EXERCISE AIM:
Copy every line in the records below that contains the word "Welt".

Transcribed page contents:
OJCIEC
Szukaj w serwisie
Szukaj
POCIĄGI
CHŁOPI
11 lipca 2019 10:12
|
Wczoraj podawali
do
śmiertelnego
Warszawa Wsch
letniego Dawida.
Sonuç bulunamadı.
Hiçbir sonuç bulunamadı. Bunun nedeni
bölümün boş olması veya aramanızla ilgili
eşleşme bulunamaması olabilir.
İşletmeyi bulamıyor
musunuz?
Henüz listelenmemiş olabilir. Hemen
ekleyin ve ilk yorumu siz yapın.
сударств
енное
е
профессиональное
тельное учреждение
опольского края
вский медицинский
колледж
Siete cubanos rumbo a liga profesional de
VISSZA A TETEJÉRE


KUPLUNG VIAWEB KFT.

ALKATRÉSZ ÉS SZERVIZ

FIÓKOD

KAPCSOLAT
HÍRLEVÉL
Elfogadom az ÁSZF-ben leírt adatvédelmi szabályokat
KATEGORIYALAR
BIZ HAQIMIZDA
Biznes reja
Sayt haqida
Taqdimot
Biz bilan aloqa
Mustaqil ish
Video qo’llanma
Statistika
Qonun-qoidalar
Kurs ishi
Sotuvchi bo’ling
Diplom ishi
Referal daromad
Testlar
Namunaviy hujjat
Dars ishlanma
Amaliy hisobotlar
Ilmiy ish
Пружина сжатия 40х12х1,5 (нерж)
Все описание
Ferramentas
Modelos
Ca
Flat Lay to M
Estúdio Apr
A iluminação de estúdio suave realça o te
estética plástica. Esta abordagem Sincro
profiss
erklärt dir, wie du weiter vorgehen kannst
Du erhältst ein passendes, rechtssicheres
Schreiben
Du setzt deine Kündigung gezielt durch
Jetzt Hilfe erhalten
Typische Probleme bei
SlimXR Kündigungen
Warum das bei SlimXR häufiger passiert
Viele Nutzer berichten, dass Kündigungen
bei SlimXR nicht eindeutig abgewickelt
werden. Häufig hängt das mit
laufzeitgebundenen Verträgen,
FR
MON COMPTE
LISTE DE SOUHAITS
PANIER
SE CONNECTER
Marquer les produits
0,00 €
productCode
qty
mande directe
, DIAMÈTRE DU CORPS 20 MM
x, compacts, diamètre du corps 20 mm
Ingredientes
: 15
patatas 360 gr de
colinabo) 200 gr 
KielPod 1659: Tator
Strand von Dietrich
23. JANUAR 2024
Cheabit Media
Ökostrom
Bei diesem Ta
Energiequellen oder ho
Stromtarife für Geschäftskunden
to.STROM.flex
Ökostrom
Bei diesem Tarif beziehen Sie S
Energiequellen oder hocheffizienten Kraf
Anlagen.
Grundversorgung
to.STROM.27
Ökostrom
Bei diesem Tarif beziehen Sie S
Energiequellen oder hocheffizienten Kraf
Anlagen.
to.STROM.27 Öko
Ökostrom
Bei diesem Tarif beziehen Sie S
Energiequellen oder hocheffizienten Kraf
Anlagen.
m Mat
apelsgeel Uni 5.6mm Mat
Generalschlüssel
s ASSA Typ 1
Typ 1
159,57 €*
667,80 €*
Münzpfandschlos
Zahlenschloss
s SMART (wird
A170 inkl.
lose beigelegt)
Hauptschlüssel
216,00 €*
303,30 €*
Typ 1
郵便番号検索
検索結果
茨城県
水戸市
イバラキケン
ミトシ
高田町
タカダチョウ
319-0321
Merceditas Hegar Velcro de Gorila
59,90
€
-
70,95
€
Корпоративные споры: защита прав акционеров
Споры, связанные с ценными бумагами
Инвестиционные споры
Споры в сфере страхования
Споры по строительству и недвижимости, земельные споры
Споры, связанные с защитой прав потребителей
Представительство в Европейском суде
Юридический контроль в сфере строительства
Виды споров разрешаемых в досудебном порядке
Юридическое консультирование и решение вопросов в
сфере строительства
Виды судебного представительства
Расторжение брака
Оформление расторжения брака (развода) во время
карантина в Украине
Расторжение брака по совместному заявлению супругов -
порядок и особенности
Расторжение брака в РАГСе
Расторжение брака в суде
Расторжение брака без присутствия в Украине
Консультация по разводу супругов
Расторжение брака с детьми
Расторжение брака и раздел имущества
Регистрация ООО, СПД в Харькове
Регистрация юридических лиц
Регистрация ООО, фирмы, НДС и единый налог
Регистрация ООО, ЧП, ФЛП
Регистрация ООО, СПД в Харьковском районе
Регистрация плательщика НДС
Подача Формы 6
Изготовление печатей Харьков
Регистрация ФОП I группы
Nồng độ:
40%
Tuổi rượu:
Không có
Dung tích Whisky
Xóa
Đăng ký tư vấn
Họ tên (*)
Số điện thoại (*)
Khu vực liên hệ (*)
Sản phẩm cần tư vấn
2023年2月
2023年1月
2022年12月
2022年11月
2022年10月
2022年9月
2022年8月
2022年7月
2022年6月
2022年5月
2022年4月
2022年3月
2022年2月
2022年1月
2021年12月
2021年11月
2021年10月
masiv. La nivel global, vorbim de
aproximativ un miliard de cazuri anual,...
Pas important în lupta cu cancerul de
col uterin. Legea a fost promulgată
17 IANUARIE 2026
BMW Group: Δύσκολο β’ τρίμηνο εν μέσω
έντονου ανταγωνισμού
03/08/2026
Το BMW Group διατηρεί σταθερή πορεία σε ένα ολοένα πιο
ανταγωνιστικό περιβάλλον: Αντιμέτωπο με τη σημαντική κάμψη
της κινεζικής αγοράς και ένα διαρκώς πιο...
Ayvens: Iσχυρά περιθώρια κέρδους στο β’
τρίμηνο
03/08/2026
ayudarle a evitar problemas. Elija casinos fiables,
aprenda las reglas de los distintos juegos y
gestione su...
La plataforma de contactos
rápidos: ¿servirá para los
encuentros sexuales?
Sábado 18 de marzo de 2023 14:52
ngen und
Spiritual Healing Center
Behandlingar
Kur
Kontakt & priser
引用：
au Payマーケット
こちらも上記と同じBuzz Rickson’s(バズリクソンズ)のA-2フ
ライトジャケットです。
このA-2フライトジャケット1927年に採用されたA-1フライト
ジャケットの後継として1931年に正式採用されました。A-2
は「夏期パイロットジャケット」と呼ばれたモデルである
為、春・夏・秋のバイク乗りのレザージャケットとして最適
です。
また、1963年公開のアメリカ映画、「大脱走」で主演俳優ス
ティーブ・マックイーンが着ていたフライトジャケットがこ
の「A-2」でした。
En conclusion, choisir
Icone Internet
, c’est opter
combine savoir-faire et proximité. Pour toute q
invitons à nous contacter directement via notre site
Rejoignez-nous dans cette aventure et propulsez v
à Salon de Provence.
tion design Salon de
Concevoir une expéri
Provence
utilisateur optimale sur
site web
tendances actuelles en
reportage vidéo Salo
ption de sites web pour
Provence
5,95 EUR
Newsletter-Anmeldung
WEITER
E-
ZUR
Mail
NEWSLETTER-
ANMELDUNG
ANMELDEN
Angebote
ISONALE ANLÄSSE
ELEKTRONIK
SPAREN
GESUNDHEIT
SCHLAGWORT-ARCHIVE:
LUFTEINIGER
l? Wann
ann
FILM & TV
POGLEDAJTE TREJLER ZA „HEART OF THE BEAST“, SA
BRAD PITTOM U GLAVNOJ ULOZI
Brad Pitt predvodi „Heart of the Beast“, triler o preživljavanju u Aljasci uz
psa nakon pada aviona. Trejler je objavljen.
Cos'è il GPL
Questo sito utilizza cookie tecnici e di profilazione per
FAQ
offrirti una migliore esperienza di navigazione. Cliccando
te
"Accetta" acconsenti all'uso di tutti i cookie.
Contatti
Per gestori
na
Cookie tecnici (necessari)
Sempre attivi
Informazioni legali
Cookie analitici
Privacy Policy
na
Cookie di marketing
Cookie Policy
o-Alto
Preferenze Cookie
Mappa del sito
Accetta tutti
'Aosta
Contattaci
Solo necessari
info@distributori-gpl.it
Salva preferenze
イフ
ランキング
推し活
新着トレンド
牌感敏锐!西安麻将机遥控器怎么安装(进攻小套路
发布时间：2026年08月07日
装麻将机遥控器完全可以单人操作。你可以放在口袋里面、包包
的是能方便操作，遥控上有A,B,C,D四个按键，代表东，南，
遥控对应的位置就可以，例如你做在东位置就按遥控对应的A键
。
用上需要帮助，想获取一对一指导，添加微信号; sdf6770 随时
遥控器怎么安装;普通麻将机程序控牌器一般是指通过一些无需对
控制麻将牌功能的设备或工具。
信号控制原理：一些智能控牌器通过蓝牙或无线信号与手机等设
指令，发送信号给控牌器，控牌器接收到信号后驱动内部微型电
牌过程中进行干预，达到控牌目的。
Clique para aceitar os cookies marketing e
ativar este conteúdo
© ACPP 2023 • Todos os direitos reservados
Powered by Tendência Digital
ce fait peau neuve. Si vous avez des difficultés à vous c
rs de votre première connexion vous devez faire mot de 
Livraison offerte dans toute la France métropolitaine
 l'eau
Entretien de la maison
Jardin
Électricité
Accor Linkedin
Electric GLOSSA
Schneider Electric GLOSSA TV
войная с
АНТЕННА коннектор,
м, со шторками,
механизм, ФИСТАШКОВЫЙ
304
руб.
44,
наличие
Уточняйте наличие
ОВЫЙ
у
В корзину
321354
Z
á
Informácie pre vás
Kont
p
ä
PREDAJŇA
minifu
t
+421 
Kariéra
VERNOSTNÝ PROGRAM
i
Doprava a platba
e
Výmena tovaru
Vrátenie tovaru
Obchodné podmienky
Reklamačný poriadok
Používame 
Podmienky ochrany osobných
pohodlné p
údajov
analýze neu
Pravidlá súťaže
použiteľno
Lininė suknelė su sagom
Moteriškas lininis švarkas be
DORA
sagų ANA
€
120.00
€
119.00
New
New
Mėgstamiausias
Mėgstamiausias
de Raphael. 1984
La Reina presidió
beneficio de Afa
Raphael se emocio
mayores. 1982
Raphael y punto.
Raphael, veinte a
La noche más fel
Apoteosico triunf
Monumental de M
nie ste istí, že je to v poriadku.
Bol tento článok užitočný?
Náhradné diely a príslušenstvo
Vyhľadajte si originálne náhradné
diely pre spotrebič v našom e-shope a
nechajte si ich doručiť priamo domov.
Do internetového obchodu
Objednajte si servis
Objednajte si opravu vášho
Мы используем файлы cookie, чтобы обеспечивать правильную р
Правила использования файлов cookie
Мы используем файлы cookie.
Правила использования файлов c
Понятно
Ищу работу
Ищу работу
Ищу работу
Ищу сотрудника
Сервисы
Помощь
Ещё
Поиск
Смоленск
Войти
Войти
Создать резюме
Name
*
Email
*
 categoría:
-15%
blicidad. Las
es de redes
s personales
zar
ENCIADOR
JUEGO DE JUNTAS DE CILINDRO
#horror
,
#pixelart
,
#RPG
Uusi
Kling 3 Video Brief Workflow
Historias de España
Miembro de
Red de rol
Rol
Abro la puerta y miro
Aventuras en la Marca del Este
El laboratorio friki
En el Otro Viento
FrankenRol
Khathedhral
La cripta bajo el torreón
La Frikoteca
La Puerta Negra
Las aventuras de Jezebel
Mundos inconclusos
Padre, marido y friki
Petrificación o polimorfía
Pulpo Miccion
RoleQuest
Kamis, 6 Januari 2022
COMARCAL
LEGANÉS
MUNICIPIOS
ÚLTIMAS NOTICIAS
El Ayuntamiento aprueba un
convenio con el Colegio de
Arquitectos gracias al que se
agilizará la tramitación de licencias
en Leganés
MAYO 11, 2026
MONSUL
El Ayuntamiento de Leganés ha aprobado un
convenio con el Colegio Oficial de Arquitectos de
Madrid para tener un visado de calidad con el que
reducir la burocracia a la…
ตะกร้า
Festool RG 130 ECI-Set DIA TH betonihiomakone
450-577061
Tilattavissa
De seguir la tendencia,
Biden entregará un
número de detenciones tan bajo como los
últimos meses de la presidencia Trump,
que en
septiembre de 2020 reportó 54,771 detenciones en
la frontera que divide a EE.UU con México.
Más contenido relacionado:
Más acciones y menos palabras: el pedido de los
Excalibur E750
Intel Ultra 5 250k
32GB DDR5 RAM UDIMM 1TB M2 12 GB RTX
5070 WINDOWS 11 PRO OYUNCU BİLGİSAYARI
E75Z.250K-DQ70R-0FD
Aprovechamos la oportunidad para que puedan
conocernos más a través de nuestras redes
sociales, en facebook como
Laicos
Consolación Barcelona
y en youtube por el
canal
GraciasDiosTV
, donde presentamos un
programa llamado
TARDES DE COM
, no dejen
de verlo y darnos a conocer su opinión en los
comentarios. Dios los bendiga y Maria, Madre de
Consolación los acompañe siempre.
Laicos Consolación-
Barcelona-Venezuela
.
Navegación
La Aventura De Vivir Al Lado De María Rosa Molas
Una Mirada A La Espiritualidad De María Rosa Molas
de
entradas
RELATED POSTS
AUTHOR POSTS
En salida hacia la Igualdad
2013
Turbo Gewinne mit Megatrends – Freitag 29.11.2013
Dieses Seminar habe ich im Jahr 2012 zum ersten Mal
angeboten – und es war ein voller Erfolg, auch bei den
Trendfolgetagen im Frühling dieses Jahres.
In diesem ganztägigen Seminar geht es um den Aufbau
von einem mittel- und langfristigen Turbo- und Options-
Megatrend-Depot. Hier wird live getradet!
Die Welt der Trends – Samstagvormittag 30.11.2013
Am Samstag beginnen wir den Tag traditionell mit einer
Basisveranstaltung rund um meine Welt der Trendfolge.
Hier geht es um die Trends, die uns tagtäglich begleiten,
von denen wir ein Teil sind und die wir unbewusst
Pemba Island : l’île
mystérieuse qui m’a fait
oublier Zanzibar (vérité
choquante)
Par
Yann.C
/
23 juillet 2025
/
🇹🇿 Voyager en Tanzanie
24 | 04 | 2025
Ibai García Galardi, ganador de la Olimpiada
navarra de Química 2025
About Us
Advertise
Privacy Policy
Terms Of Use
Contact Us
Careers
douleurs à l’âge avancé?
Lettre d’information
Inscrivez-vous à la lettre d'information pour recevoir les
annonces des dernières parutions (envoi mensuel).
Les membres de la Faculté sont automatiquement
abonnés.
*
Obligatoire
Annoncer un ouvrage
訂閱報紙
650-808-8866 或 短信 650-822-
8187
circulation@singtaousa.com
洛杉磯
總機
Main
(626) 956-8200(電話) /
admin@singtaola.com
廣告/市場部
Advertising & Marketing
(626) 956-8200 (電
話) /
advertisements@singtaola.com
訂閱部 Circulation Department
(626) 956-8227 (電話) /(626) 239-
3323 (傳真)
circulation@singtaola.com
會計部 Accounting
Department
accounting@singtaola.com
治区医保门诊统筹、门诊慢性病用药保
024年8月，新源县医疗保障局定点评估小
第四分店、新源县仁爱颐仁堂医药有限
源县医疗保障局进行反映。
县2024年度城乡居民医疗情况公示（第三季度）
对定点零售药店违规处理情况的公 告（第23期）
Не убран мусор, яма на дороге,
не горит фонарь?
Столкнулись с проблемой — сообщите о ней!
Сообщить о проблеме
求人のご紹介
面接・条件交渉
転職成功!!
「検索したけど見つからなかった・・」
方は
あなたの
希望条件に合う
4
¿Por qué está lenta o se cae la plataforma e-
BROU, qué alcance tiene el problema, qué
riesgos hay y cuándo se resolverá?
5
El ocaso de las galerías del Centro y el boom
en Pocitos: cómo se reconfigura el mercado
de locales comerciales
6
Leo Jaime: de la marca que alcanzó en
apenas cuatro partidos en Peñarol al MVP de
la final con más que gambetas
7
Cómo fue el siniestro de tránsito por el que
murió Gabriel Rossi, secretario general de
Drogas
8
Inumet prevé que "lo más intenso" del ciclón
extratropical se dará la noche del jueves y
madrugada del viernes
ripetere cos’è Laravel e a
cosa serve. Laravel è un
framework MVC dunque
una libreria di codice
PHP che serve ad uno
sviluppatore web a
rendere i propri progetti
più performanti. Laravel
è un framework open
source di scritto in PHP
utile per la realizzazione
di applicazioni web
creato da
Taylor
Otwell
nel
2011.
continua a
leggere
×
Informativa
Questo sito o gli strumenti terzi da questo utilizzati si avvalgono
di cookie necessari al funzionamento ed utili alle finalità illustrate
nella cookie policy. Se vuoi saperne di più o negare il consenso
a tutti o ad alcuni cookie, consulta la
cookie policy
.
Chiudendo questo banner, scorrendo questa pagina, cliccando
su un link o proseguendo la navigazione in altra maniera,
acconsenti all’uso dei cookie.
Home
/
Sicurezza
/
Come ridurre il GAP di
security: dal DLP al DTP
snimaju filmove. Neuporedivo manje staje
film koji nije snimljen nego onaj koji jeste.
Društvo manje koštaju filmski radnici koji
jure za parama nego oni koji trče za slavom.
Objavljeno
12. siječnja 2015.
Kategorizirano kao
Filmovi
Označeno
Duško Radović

SOLVED PROBLEM:
Die Welt der Trends – Samstagvormittag 30.11.2013
Basisveranstaltung rund um meine Welt der Trendfolge.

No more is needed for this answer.